Segment Open
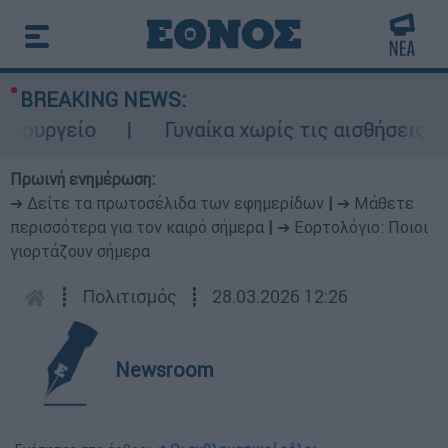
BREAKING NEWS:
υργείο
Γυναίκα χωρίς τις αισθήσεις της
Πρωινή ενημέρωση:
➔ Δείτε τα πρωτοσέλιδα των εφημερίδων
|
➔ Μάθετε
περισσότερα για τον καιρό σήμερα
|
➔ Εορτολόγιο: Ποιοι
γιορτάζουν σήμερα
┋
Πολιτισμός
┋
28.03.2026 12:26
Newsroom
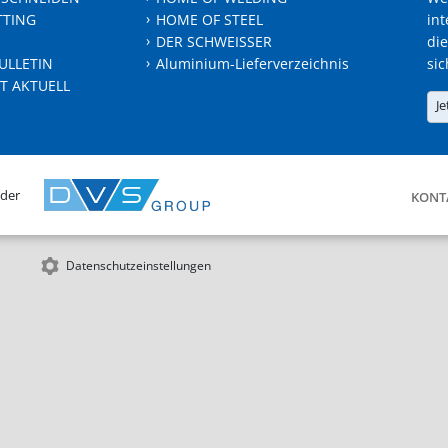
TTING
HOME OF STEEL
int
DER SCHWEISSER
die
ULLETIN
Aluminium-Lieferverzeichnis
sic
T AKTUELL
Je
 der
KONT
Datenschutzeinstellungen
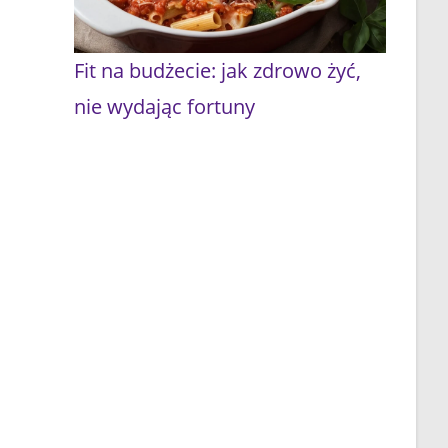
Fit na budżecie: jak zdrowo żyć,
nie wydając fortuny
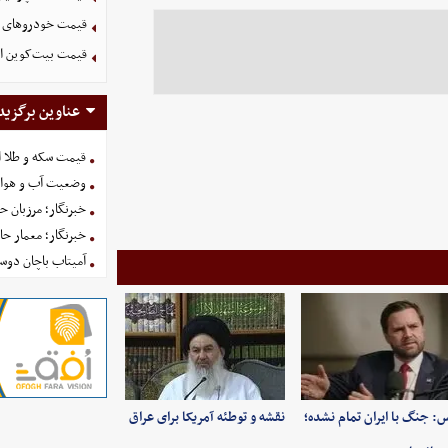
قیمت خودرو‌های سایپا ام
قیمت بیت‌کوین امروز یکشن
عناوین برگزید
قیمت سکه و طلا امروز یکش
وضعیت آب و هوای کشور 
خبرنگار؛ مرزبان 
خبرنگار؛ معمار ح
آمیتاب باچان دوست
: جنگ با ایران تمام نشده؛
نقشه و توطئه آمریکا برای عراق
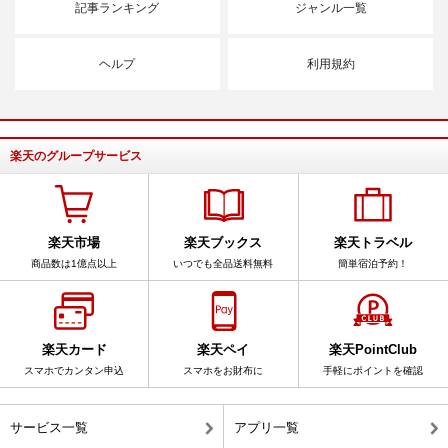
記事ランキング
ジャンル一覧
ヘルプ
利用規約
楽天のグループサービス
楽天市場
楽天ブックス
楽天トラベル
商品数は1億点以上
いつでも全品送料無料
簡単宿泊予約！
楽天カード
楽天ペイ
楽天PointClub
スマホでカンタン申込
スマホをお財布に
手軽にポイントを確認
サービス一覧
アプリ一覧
Segment Closed
Segment Open
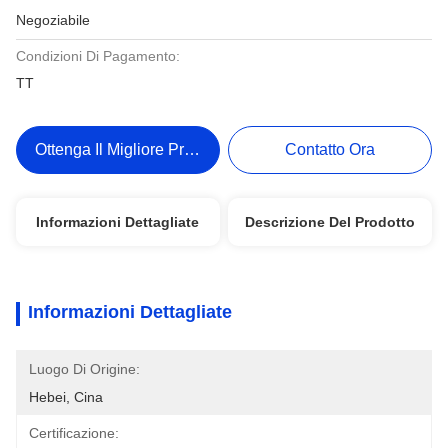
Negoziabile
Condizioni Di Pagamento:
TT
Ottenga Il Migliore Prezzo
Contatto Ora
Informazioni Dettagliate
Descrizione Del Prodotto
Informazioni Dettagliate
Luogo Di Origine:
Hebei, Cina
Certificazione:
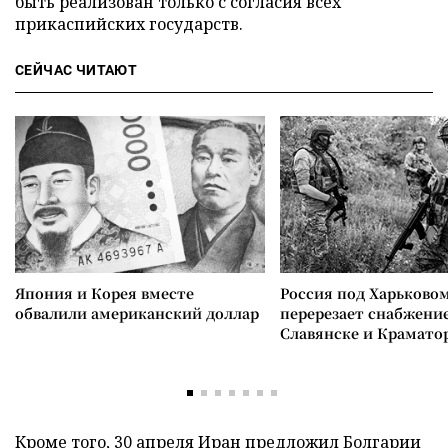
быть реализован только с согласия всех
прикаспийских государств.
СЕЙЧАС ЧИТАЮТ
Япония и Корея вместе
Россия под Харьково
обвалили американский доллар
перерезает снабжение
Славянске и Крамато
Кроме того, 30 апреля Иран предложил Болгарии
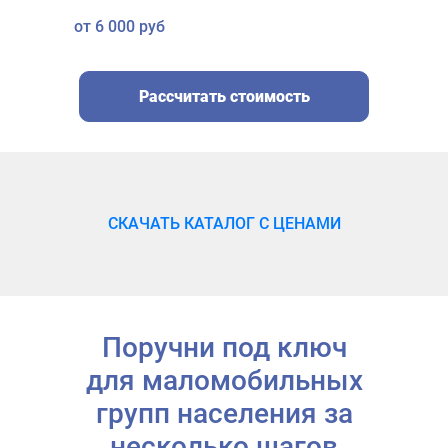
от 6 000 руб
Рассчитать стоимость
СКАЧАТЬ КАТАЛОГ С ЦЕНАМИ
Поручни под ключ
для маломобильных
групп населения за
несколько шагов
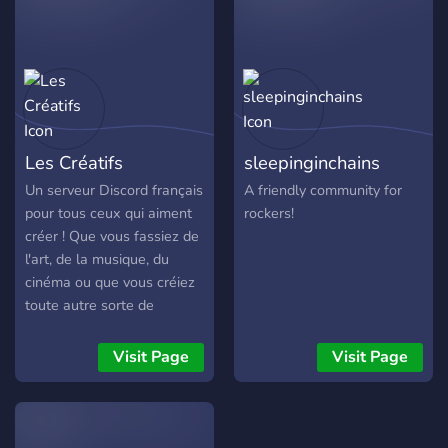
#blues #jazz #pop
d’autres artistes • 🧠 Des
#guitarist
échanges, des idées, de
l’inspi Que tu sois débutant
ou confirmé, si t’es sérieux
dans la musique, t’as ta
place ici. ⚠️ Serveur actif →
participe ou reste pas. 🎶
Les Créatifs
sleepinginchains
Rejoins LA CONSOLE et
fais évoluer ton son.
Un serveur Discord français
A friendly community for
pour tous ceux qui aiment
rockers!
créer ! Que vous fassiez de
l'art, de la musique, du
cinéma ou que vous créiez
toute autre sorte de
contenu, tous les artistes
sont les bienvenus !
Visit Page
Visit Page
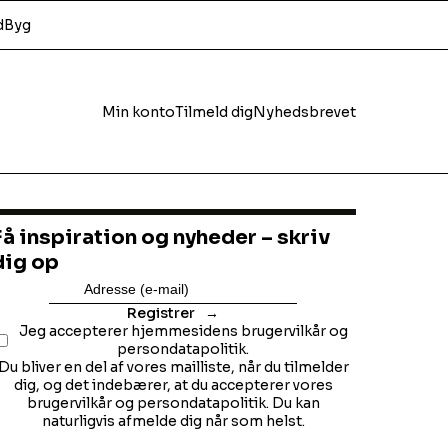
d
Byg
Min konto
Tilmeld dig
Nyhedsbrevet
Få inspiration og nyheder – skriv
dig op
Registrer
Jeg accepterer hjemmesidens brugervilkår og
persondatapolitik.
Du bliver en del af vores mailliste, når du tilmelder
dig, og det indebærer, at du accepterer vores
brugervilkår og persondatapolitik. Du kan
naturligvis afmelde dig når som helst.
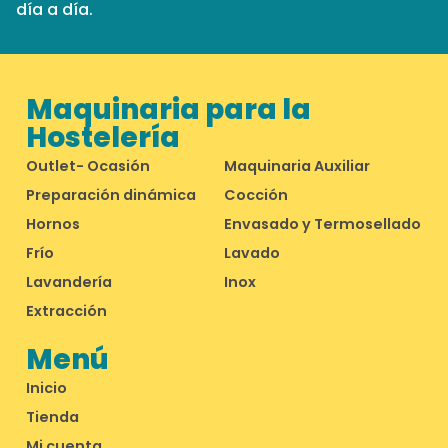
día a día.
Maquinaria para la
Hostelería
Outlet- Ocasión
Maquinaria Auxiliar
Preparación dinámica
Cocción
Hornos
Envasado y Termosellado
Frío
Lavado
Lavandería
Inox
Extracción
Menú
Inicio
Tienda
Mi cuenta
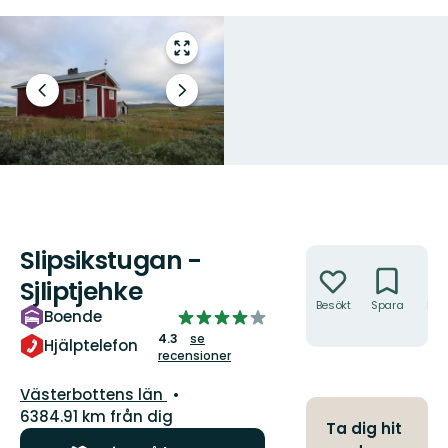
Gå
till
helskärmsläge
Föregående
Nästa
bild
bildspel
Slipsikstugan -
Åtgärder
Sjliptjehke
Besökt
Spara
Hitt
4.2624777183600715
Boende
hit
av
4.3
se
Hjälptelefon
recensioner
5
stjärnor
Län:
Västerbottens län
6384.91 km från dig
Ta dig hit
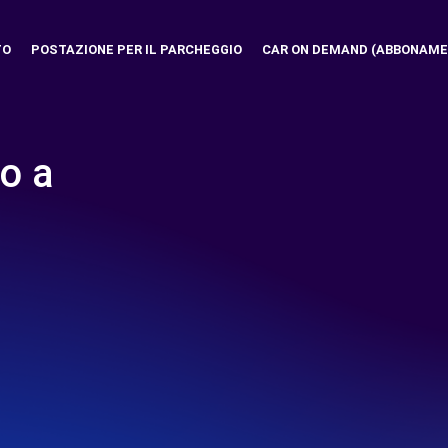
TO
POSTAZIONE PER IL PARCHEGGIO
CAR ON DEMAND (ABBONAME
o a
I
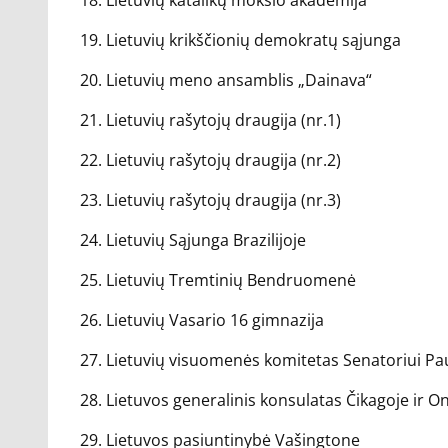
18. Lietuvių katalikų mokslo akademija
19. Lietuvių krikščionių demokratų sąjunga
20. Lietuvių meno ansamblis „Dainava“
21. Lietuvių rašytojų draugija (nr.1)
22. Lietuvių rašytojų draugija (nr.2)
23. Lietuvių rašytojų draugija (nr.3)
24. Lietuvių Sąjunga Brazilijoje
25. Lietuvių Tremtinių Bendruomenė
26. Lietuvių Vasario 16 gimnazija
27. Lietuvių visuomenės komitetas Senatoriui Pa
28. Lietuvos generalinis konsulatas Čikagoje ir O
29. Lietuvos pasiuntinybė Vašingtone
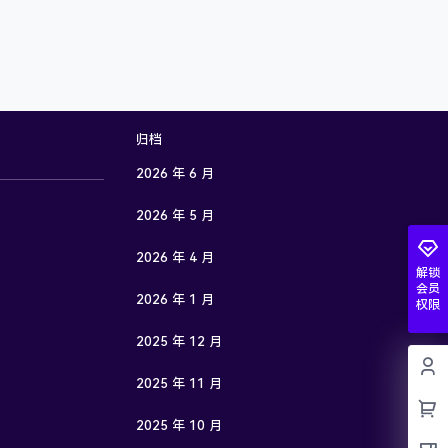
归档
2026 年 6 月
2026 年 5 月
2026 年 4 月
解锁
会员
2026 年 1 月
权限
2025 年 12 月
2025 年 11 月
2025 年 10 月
Segment Closed
→ **Your goal**
Copy all lines from the entries that contain the word "draugija".

→ **Reply to the exercise**
21. Lietuvių rašytojų draugija (nr.1)
22. Lietuvių rašytojų draugija (nr.2)
23. Lietuvių rašytojų draugija (nr.3)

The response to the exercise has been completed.